Violet Kid utilizes strong visual metaphors. There is an accumulation of movement: Slower adagios of duets and trios transform into militaristic marching and eventually wild, mob-like fury. While the dancers break off at times into solos or duets, Violet Kid is a true ensemble piece, emphasizing the power of the collective. The dancers jump, crawl, and strut, fists bumping, heads bobbing, vibrating like molecules in a centrifuge. They look down, making little eye contact with the audience, yet their hands are communicative: Their fingers wiggle, contort, and gesticulate. Violet Kid’s percussive pulsing evokes the drug-induced dynamics of a rave.

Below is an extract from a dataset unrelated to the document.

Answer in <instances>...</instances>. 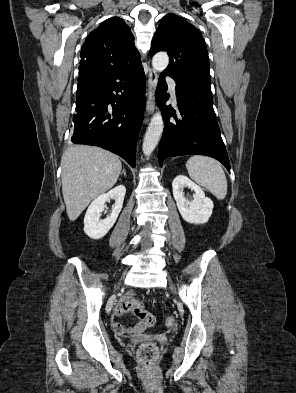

While Schechter’s style shares certain frantic mannerisms of famed Israeli choreographer Ohad Naharin, the overall effect is rounder and fuller. “My movement is 360 degrees, like being encapsulated in a bubble—everything moves in any direction,” Shechter told Tablet. His images are also more urban. The dancers weave intricately through the chaos like moving graffiti, spray-painting themselves against a dark alley wall.
Schechter composed the score for Violet Kid blending techno and house with classical excerpts, which are performed live by a violin, cello, and double bass on a platform above the stage. The three seated classical musicians are a counterpoint to the frenzied dancers onstage. As the trio hovers above the dancers, they represent authority suppressing the rage below with a calm, formal melody. There is a experimental sonic playfulness in Violet Kid. Schechter includes digitally manipulated recordings of his own voice throughout the piece, and at times certain dancers vocalize and yell.
“I started the piece thinking about the tension between silence and freedom. The more you silence people, the more there is rage,” said Schechter. “The piece explores the difference between this containment and the urge to let it all out, especially for young people. There are connotations that a quiet, behaved child is somehow better, yet everyone is drawn to the bad boy who doesn’t stand for conventions and rules.”
A native of Jerusalem, who left Israel for London in 2002, Schechter himself is a bit of a rebel. “I wanted to leave home and go explore the world, and I fell in love with London, its diversity, and cultural richness,” he told Tablet. “As an Israeli, I think movement is really natural for me, it is such a part of our culture. The country has so much emotion, from politics to religion. That type of pressure leads to art, and it shows up in my work all the time.”